There is even a possibility of scalability if it is done correctly.
Title III allows for increased liquidity in an industry that is inherently illiquid. Investors now have more options for diversification, allowing the investor to spread their capital across multiple assets.
As a result, it allows for the investment portal to create a larger pipeline for investors to have more investment options. Even more so, it provides the opportunity to be a part of a growing company.
Behavioral & Cultural Shift
Title III will impact society in a way that will shift the way people invest. In fact, they are categorizing this as FINTECH.
Before real estate Crowdfunding, the looming issue for investors was finding the right property to invest in. Before, this could take browsing countless properties with an abundance of legal fees. With Crowdfunding, it’s as simple as browsing a company’s investment portal that has already laid out thoroughly-vetted investments negating potential legal fees.
However, in the niche of Real Estate, timing and a firm’s ongoing track record are key factors in creating success and confidence for the investor. In other words, it is all about the portal, how seasoned they are, how they adapt in an ever changing market and what type of financing they provide. Therefore, you must be able to trust your portal.
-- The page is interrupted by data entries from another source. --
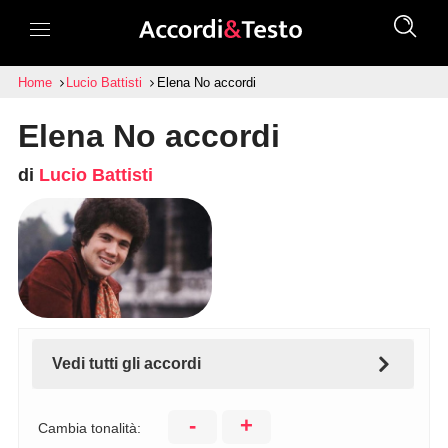
Home
Lucio Battisti
Elena No accordi
Elena No accordi
di
Lucio Battisti
Vedi tutti gli accordi
-
+
Cambia tonalità:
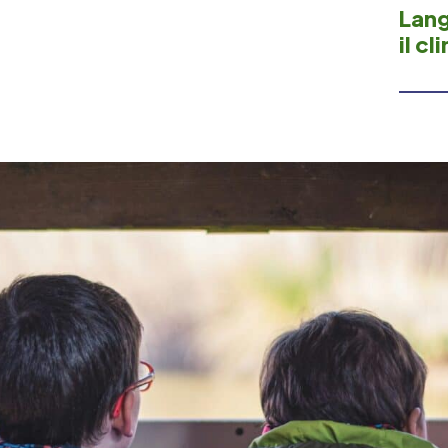
Lang
il cl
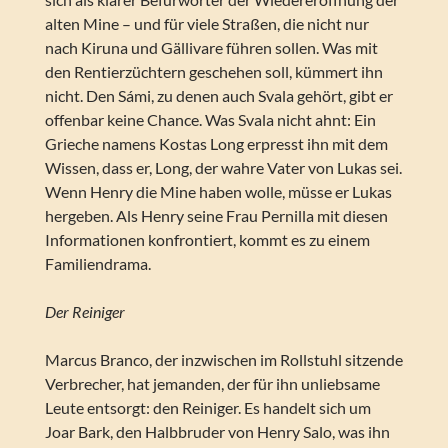
alten Mine – und für viele Straßen, die nicht nur
nach Kiruna und Gällivare führen sollen. Was mit
den Rentierzüchtern geschehen soll, kümmert ihn
nicht. Den Sámi, zu denen auch Svala gehört, gibt er
offenbar keine Chance. Was Svala nicht ahnt: Ein
Grieche namens Kostas Long erpresst ihn mit dem
Wissen, dass er, Long, der wahre Vater von Lukas sei.
Wenn Henry die Mine haben wolle, müsse er Lukas
hergeben. Als Henry seine Frau Pernilla mit diesen
Informationen konfrontiert, kommt es zu einem
Familiendrama.
Der Reiniger
Marcus Branco, der inzwischen im Rollstuhl sitzende
Verbrecher, hat jemanden, der für ihn unliebsame
Leute entsorgt: den Reiniger. Es handelt sich um
Joar Bark, den Halbbruder von Henry Salo, was ihn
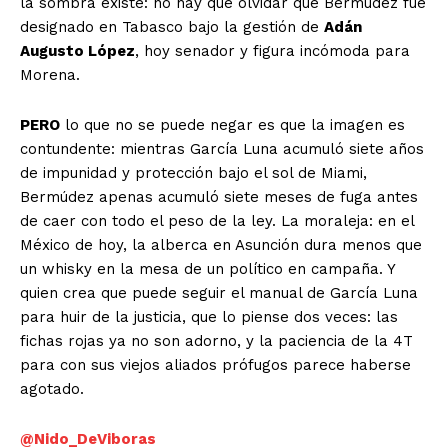
la sombra existe: no hay que olvidar que Bermúdez fue
designado en Tabasco bajo la gestión de
Adán
Augusto López
, hoy senador y figura incómoda para
Morena.
PERO
lo que no se puede negar es que la imagen es
contundente: mientras García Luna acumuló siete años
de impunidad y protección bajo el sol de Miami,
Bermúdez apenas acumuló siete meses de fuga antes
de caer con todo el peso de la ley. La moraleja: en el
México de hoy, la alberca en Asunción dura menos que
un whisky en la mesa de un político en campaña. Y
quien crea que puede seguir el manual de García Luna
para huir de la justicia, que lo piense dos veces: las
fichas rojas ya no son adorno, y la paciencia de la 4T
para con sus viejos aliados prófugos parece haberse
agotado.
@Nido_DeViboras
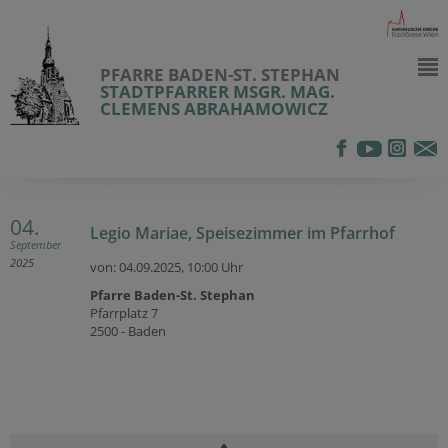
PFARRE BADEN-ST. STEPHAN
STADTPFARRER MSGR. MAG.
CLEMENS ABRAHAMOWICZ
04.
Legio Mariae, Speisezimmer im Pfarrhof
September
2025
von: 04.09.2025,
10:00 Uhr
Pfarre Baden-St. Stephan
Pfarrplatz 7
2500 - Baden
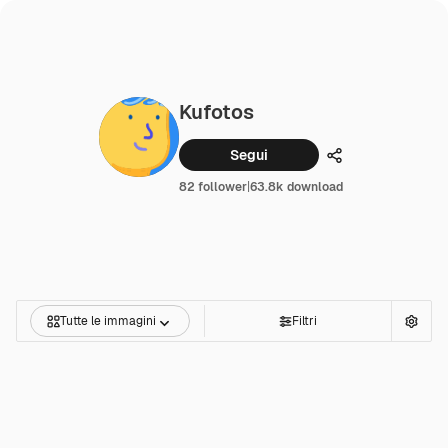
Kufotos
Segui
Condividi
82 follower
|
63.8k download
Tutte le immagini
Filtri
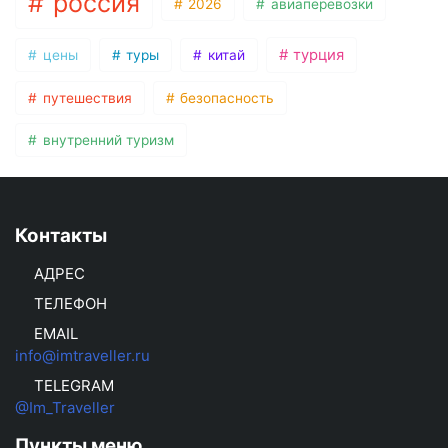
россия
2026
авиаперевозки
турция
цены
туры
китай
путешествия
безопасность
внутренний туризм
Контакты
АДРЕС
ТЕЛЕФОН
EMAIL
info@imtraveller.ru
TELEGRAM
@Im_Traveller
Пункты меню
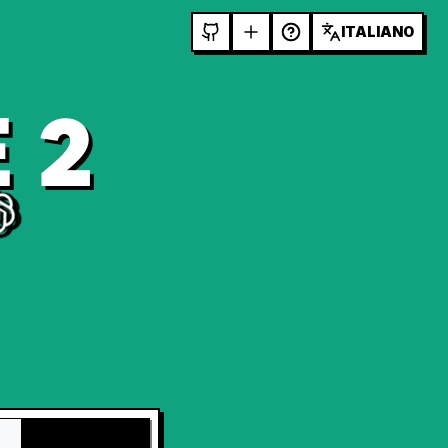
ITALIANO
 2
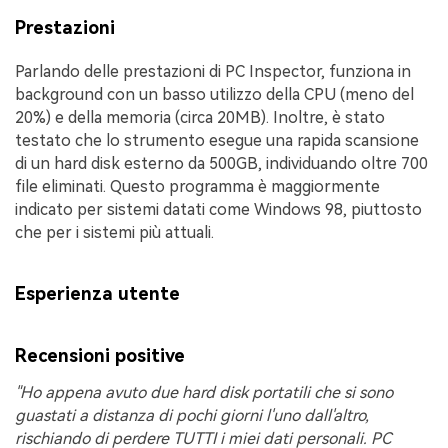
Prestazioni
Parlando delle prestazioni di PC Inspector, funziona in
background con un basso utilizzo della CPU (meno del
20%) e della memoria (circa 20MB). Inoltre, è stato
testato che lo strumento esegue una rapida scansione
di un hard disk esterno da 500GB, individuando oltre 700
file eliminati. Questo programma è maggiormente
indicato per sistemi datati come Windows 98, piuttosto
che per i sistemi più attuali.
Esperienza utente
Recensioni positive
"Ho appena avuto due hard disk portatili che si sono
guastati a distanza di pochi giorni l'uno dall'altro,
rischiando di perdere TUTTI i miei dati personali. PC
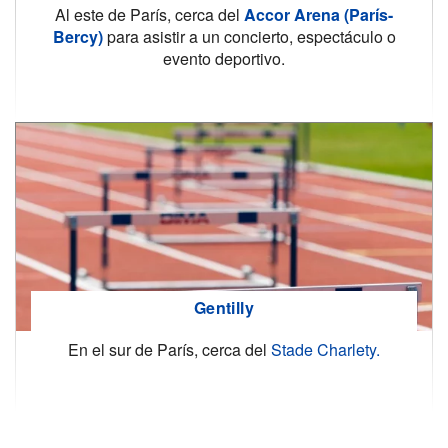
Al este de París, cerca del
Accor Arena (París-
Bercy)
para asistir a un concierto, espectáculo o
evento deportivo.
Gentilly
En el sur de París, cerca del
Stade Charlety.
After all, the portal vets investments so you can make an informed decision on where to place your money.
Like the internet democratized popular opinion, Title III will further democratize the way we find, choose, invest, and manage investments.
In conclusion, Title III will give those who do not have the financial means and education the ability to invest a small portion of money. There are still regulations, however, to ensure that the average investor doesn’t get out of control. Under Title III, investors with an income below $100K, the ceiling is $2K or 5% of income or net worth. For those with an income over $100K, the maximum is 10% of income or net worth.
Yet, the regulatory drawback for companies is that they are limited to raising up to 1M per year under Title III. However, this is also a positive because it increases liquidity for the investor while providing a safety net in which they can fall back on.